Gordura visceral, que envolve os órgãos vitais, é mais perigosa do que a que se acumula abaixo da pele

Por Karina Toledo | Agência FAPESP
21 nov 2022, 12h03

Experimentos conduzidos na Universidade Estadual de Campinas (Unicamp) e na Universidade de São Paulo (USP) indicam que a gordura visceral – aquela que envolve os órgãos vitais e é considerada um fator de risco para doenças cardiovasculares, diabetes e hipertensão – contribui mais para o agravamento da Covid-19 do que a gordura existente abaixo da pele, que dá forma aos infames “pneuzinhos”.

Para chegar a essa conclusão, o professor do Instituto de Biologia da Unicamp Marcelo Mori, um dos líderes da pesquisa publicada na Nature, infectou em laboratório dois tipos de adipócitos: um obtido a partir de células-tronco humanas isoladas do tecido adiposo subcutâneo e outro diferenciado a partir de células-tronco do tecido adiposo visceral.

“Foi possível observar que o adipócito visceral é mais suscetível à infecção pelo SARS-CoV-2, pois a carga viral aumenta bem mais nesse tipo de célula de gordura do que no adipócito subcutâneo.
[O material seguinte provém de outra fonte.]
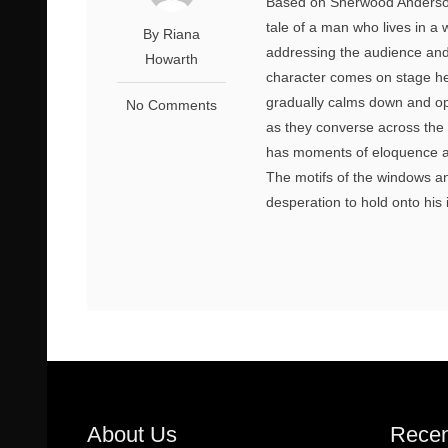
Based on Sherwood Anderson’s
tale of a man who lives in a 
By Riana
addressing the audience and g
Howarth
character comes on stage h
gradually calms down and ope
No Comments
as they converse across the 
has moments of eloquence an
The motifs of the windows an
desperation to hold onto his i
About Us
Recen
Acreditamos que isso se deve, principalmente, à maior presença da proteína ACE-2 (a qual o vírus se conecta para invadir a célula) na superfície celular”, conta Mori à Agência FAPESP.

Além disso, os pesquisadores notaram que, ao ser infectado, o adipócito visceral produz uma quantidade maior de citocinas pró-inflamatórias – moléculas que sinalizam para o sistema imune a existência de uma ameaça a ser combatida.

A pesquisa, divulgada na revista Nature Communications, contou com a participação de diversos grupos de pesquisa da Unicamp, além de colaboradores da USP, do Laboratório Nacional de Biociências (LNBio-CNPEM), do Instituto Nacional de Câncer (Inca) e do Instituto D’Or de Pesquisa e Ensino (Idor). Entre os coordenadores estão os professores Luiz O. Leiria (USP), Mariana Osako (USP) e Daniel Martins-de-Souza (Unicamp). A investigação recebeu financiamento da FAPESP por meio de 20 projetos.

Reservatório viral

A equipe de Mori na Unicamp foi a primeira do mundo a mostrar – em julho de 2020 – que o SARS-CoV-2 era capaz de infectar células de gordura humanas e a sugerir que o tecido adiposo serviria de reservatório para o vírus.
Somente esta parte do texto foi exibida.